Créée en 1932 pour juguler la crise du logement, l’institution est aujourd’hui dans une situation financière critique : 440 millions d’€ de dette affichée.

"Ce qui n’a pas empêché nos anciens dirigeants de partir avec des gros chèques", tempête une autre manifestante. Pour faire face à cette dette abyssale, la direction actuelle a estimé devoir tailler dans de prétendus "sureffectifs" structurels "supérieurs aux ratios de la profession", s’est justifié Pierre-André Berger, président du directoire.

"La Sogima va poursuivre son développement par la construction de 100 logements par an, en mettant 15 millions d’euros de fonds propres.

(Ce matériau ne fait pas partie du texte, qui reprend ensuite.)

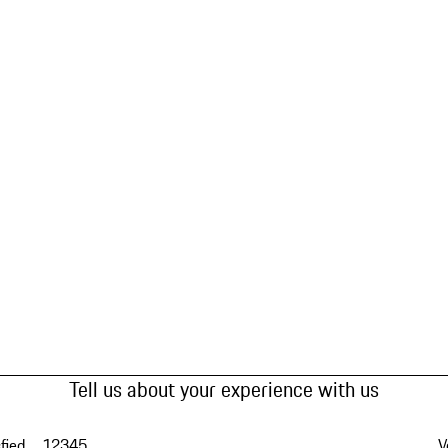
Tell us about your experience with us
fied
1
2
3
4
5
V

Dans le même temps, licencier 40 personnes va lui faire économiser 1,8 M par an... La raison économique est discutable, relève Jérôme Aubert, délégué CGT. Et ça n’a rien d’un plan de départs volontaires, poursuit-il. Les postes supprimés sont déjà ciblés. Ils touchent exclusivement la branche immobilière qui voit 40 % de ses effectifs supprimés du jour au lendemain (jardiniers, chauffagistes, plombiers...)."

"C’est 40 familles détruites ! J’ai un enfant, des crédits derrière la tête... Si ça me tombait dessus qu’est-ce que je deviendrais ?", soupire Sandrine, pas concernée "pour l’instant" mais prête à "baisser son petit salaire pour sauver les copains". Dans ce dossier sensible, "aux multiples carambouilles cachées", glisse un syndicaliste, les difficultés financières auraient commencé "en 2007 quand la Ville a demandé à la Sogima de racheter 2 600 logements à la société dont elle était actionnaire, pour 130 millions d’. À ce moment-là, la collectivité avait besoin d’argent et la Sogima s’est mise dans le rouge... On en est dans cette situation à cause d’eux et maintenant, ils nous laissent tomber !"

Sans surprise donc, en ce premier jour d’une grève, "reconduite lundi", après une rencontre infructueuse entre l’intersyndicale et Pierre-André Bergé, c’est en direction des actionnaires que les manifestants ont haussé le ton : "On demande à la municipalité et à la Caisse d’épargne (qui a validé le plan de "retour à l’équilibre" et s’est engagée à injecter 14 millions d’, Ndlr), de nous rendre la monnaie de la pièce et de sauver nos emplois", s’époumone un agent.Une demande qui, à ce jour, côté Ville, restera sans réponse. Contactée comme la veille, elle n’a pas davantage souhaité faire de commentaire.